→ PROBLEM REQUIREMENTS
Pictures should be excluded; otherwise, copy every entry exactly.
************
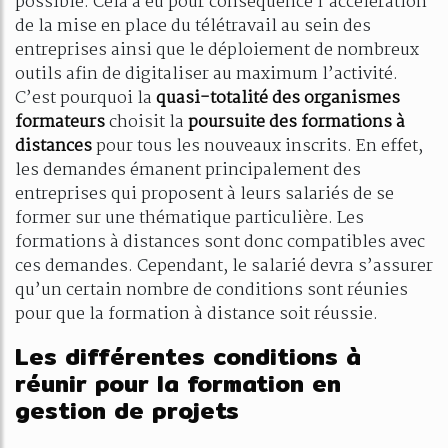
possible. Cela a eu pour conséquence l’accélération
de la mise en place du télétravail au sein des
entreprises ainsi que le déploiement de nombreux
outils afin de digitaliser au maximum l’activité.
C’est pourquoi la
quasi-totalité des organismes
formateurs
choisit la
poursuite des formations à
distances
pour tous les nouveaux inscrits. En effet,
les demandes émanent principalement des
entreprises qui proposent à leurs salariés de se
former sur une thématique particulière. Les
formations à distances sont donc compatibles avec
ces demandes. Cependant, le salarié devra s’assurer
qu’un certain nombre de conditions sont réunies
pour que la formation à distance soit réussie.
Les différentes conditions à
réunir pour la formation en
gestion de projets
************
→ SOLUTION TO THIS EXERCISE
possible. Cela a eu pour conséquence l’accélération
de la mise en place du télétravail au sein des
entreprises ainsi que le déploiement de nombreux
outils afin de digitaliser au maximum l’activité.
C’est pourquoi la
quasi-totalité des organismes
formateurs
choisit la
poursuite des formations à
distances
pour tous les nouveaux inscrits. En effet,
les demandes émanent principalement des
entreprises qui proposent à leurs salariés de se
former sur une thématique particulière. Les
formations à distances sont donc compatibles avec
ces demandes. Cependant, le salarié devra s’assurer
qu’un certain nombre de conditions sont réunies
pour que la formation à distance soit réussie.
Les différentes conditions à
réunir pour la formation en
gestion de projets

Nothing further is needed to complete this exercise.